A disputa judicial começou em 4 de setembro, quando o Município de Nova Xavantina, representado pelo prefeito, acionou a Justiça para questionar mudanças no estatuto da AMM e regras previstas no edital de convocação da eleição da Diretoria Executiva e do Conselho Fiscal. A votação estava marcada para esta quarta-feira.

Embora a ação tenha sido protocolada 12 dias antes do pleito, o pedido urgente ficou sem resposta devido a sucessivas discussões sobre qual unidade judicial deveria julgar o caso.

Inicialmente, o plantão de primeiro grau entendeu que ainda havia tempo para a análise pelo juízo regular. Posteriormente, a 11ª Vara Cível remeteu a ação à 7ª Vara Cível, que declarou não ter competência e encaminhou os autos às Varas da Fazenda Pública.
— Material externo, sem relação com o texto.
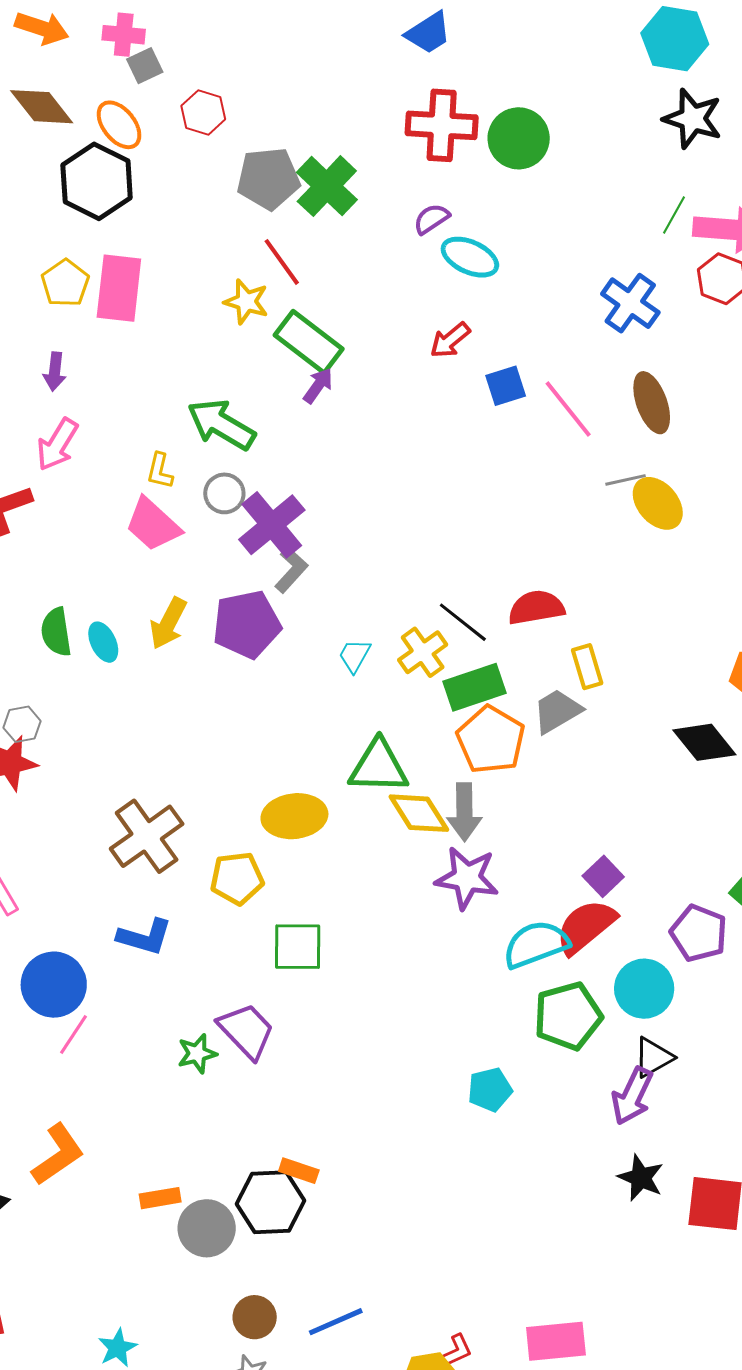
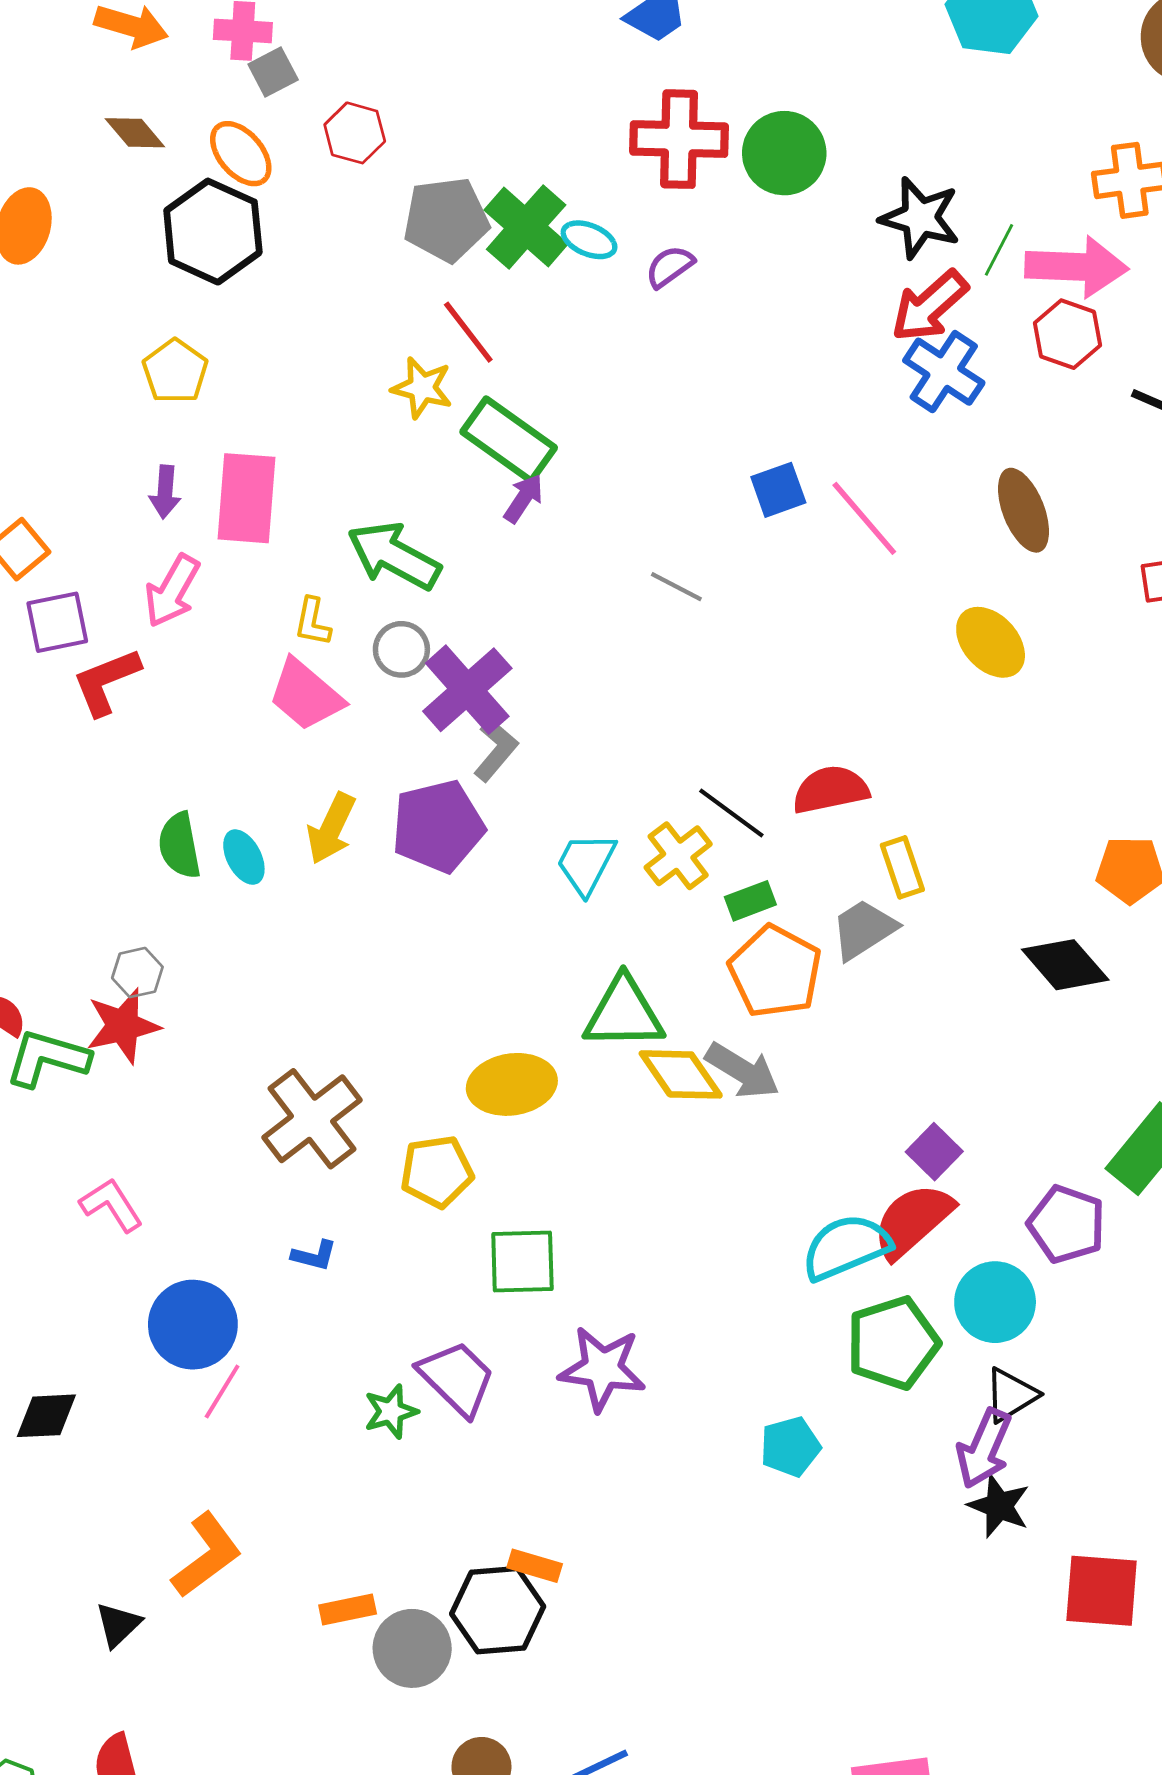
brown diamond: (42, 107) -> (135, 133), size x0.7
black star: (693, 119) -> (920, 218), moved
cyan ellipse: (470, 257) -> (589, 240), moved, size x0.7
pink rectangle: (119, 288) -> (246, 498), moved
red arrow: (450, 340) -> (929, 306), moved, size x1.4
brown ellipse: (652, 403) -> (1023, 510), moved
gray line: (625, 480) -> (676, 587), moved, turned 42
cyan trapezoid: (355, 656) -> (586, 863), size x1.4
green rectangle: (475, 687) -> (750, 901), size x0.6
gray arrow: (464, 812) -> (743, 1071), turned -56
purple star: (467, 878) -> (602, 1369), moved
blue L-shape: (145, 937) -> (314, 1255), size x0.6
black star: (641, 1178) -> (999, 1506), moved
Na terça-feira (15), a 1ª Vara Especializada da Fazenda Pública concluiu que a controvérsia envolvia uma relação de natureza privada entre o município e a associação. Com isso, o processo foi devolvido, em caráter de urgência, à 11ª Vara Cível.

Sem uma decisão às vésperas da eleição, a Prefeitura de Nova Xavantina recorreu ao Plantão de Segundo Grau na noite de terça-feira. Ao analisar o caso, Marilsen reconheceu que a proximidade da votação havia criado uma nova situação de urgência.

Além de determinar a comunicação imediata à 11ª Vara Cível e à AMM, a desembargadora encaminhou cópia do processo à Corregedoria-Geral da Justiça. A medida busca evitar que novos conflitos de competência provoquem atrasos na apreciação de pedidos urgentes.